[Dataset entries]
╭──

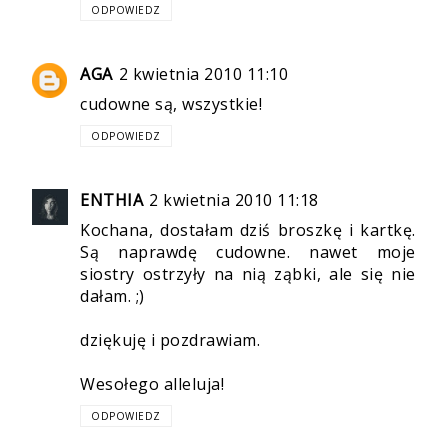
ODPOWIEDZ
AGA
2 kwietnia 2010 11:10
cudowne są, wszystkie!
ODPOWIEDZ
ENTHIA
2 kwietnia 2010 11:18
Kochana, dostałam dziś broszkę i kartkę.
Są naprawdę cudowne. nawet moje
siostry ostrzyły na nią ząbki, ale się nie
dałam. ;)
dziękuję i pozdrawiam.
Wesołego alleluja!
ODPOWIEDZ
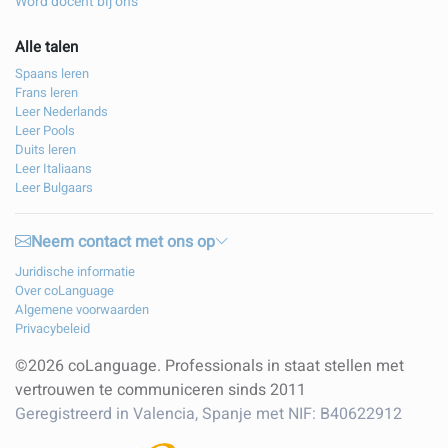
Word docent bij ons
Alle talen
Spaans leren
Frans leren
Leer Nederlands
Leer Pools
Duits leren
Leer Italiaans
Leer Bulgaars
Neem contact met ons op
Juridische informatie
Over coLanguage
Algemene voorwaarden
Privacybeleid
©2026 coLanguage. Professionals in staat stellen met
vertrouwen te communiceren sinds 2011
Geregistreerd in Valencia, Spanje met NIF: B40622912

╰──

» Goal of the exercise
Show every line from the entries above in which "Leer" appears.

» Answer to this exercise
Leer Nederlands
Leer Pools
Leer Italiaans
Leer Bulgaars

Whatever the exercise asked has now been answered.